Plan: | Vleuterweide, Vleuten |
---|---|
Status: | onherroepelijk |
Plantype: | bestemmingsplan |
IMRO-idn: | NL.IMRO.0344.BPVLEUTERWEIDEVLEU-0601 |
Kader
Bij het bestemmingsplan dient getoetst te worden of de bodemkwaliteit geschikt is of geschikt gemaakt kan worden voor de geplande functies. Het gemeentelijk bodembeleid gaat uit van de volgende algemene uitgangspunten uit de Wet bodembescherming:
Overige gevallen van ernstige bodemverontreiniging moeten binnen een bepaalde termijn worden gesaneerd als er tevens sprake is van risico's. Het gaat daarbij om humane of milieuhygiënische risico's en om risico's voor verspreiding van de verontreiniging. De sanering gebeurt functiegericht en kosteneffectief.
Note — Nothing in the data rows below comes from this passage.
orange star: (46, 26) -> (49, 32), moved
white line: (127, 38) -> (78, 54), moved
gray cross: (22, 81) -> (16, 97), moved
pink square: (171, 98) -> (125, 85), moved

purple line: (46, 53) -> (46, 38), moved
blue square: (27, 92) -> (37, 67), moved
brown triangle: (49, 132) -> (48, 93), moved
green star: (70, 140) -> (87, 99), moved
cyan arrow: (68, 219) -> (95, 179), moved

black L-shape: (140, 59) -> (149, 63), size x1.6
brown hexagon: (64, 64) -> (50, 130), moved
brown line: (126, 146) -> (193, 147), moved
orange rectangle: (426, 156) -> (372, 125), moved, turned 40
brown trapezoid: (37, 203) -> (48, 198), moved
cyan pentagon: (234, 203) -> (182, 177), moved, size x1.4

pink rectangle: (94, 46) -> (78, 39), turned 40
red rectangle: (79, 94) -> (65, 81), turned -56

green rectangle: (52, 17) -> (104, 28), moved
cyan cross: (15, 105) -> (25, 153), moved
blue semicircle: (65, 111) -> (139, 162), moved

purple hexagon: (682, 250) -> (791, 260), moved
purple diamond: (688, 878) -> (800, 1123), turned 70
Bij een aanvraag van een omgevingsvergunning dient een bodemonderzoek conform de NEN 5740 te worden verricht. Op basis van dit onderzoek wordt beoordeeld of de locatie geschikt is voor de geplande functie of dat er nog een nader onderzoek en/of een bodemsanering noodzakelijk is, voordat de locatie geschikt is voor de geplande functie. Als er voor de bouwwerkzaamheden een grondwateronttrekking nodig is, moet rekening gehouden worden met nabij gelegen grondwaterverontreinigingen.
Plansituatie
Ten zuidoosten van het plangebied Vleuterweide ligt het waterwingebied De Meern. Het zuidoostelijk deel van het plangebied ligt in de boringsvrije zone rondom het waterwingebied. Hier is de Provinciale milieuverordening Utrecht van kracht en er worden extra regels gesteld aan het doorboren van de slecht doorlatende laag russen het eerste en tweede watervoerend pakket rond 40m-mv. De ontwikkellocaties 11,13 t/m 17 bevinden zich in deze boringsvrije zone.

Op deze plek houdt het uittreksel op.